Each class has the freedom to direct the focus of their gift, and while many classes focus on the area of greatest need — scholarships — not every class makes that choice. The MD Class of 1985 decided to support physician wellness efforts through the creation of its Wellness Fund. The idea took shape during the Class of ’85’s 30th reunion, when classmates suggested that physician health and wellness is necessary to both delivering the highest quality of care and sustaining a successful career. The endowment supports wellness and resiliency programming for both practicing and budding physicians.
“There is a real need to be proactive in integrating strategies to promote clinician wellness into our medical education, training programs and in our careers — that is the only way to prevent burnout and restore the joy and the sense of meaning in medicine, the very reason we all entered this amazing profession,” said Lawrence “Bopper” Deyton, MD ’85, MSPH, senior associate dean for clinical public health and Murdock Head Professor of Medicine and Health Policy, and a Class of ’85 ambassador. “We all have an interest in helping current and future physicians develop the self-care tools to stay healthy, happy, and productive, for the good of the individual and the patient and our communities.”

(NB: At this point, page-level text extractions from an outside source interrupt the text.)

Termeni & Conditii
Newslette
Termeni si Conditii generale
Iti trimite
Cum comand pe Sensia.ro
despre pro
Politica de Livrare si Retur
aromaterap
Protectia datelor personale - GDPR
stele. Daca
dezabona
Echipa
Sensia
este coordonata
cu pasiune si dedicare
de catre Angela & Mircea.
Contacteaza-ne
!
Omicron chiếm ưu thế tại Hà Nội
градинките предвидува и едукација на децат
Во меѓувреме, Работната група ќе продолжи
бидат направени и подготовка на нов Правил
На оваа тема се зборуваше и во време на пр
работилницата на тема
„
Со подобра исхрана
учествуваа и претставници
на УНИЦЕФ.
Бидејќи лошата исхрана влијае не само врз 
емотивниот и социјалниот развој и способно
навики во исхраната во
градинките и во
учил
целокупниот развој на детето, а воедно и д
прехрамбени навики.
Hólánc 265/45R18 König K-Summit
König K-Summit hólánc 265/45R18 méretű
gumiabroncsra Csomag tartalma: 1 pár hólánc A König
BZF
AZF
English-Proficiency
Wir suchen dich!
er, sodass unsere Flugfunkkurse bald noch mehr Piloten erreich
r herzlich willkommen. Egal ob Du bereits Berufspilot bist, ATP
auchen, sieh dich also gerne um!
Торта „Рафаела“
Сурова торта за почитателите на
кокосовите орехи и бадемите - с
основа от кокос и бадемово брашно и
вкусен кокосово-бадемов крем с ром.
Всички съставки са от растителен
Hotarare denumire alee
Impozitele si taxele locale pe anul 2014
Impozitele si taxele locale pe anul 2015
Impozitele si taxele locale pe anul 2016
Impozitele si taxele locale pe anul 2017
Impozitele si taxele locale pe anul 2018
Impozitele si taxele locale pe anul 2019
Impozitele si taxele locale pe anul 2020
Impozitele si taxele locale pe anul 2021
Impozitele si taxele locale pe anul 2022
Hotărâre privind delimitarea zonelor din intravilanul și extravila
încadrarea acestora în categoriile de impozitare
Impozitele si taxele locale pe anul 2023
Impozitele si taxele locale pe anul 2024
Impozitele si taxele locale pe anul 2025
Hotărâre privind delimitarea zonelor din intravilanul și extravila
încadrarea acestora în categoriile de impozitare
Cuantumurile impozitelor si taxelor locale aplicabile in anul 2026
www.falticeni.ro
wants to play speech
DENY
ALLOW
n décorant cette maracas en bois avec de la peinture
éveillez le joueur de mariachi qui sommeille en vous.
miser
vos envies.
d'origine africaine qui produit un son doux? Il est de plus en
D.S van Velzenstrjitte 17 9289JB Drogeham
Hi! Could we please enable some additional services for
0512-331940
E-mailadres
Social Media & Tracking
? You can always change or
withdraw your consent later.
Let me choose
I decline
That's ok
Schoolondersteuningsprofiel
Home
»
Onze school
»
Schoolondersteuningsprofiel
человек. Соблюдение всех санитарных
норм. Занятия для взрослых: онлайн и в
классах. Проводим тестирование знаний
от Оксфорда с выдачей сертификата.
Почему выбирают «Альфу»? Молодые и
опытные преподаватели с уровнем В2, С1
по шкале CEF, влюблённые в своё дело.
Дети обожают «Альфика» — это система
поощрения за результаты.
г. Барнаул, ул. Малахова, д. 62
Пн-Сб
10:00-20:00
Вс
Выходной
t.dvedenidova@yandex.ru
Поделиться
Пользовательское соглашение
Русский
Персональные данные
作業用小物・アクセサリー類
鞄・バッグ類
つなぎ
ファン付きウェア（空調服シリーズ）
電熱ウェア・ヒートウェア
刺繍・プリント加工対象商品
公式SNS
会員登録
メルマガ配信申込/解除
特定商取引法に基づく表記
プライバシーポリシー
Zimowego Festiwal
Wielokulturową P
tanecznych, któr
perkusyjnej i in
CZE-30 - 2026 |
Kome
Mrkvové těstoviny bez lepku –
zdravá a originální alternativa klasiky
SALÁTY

For the Class of ’71, however, the decision to target scholarships was simple. Contrasting their own medical school years — and a $2,500 tuition 50 years ago that felt daunting at the time — Moritsugu says everyone agreed a scholarship that could support students in perpetuity was the ideal choice and an endowment was the way to get there.
“There are students out there who have the intellectual capacity to succeed in medical school, they just they don’t have the financial capacity to do so,” he says. “You make a contribution and it’s done, but by creating an endowment, the Class of ’71 will live on, literally, forever. We will use the endowment as the principal on which we will be able to generate more and more scholarships. From our gifts, we have created a legacy!”
An endowment, Moritsugu adds, makes giving more attainable as well. He encourages younger classes to begin to plan early because “those milestone anniversaries come faster than you realize.” To make it a bit easier to attain, he suggests establishing an endowment fund early, while alumni are still developing their careers.
“Not everyone is looking back over their prolific careers,” he says. “If you’re two or three years out of a residency you might not have the disposable income. Your legacy can begin at even $10 a month when you’re just out of a residency program — the cost of a cup of coffee a week, you can start small, increasing your amount as you succeed, and still end up where you want to be. It establishes a practice and a pattern of giving — giving back, and paying it forward to help create the next generation of physicians!”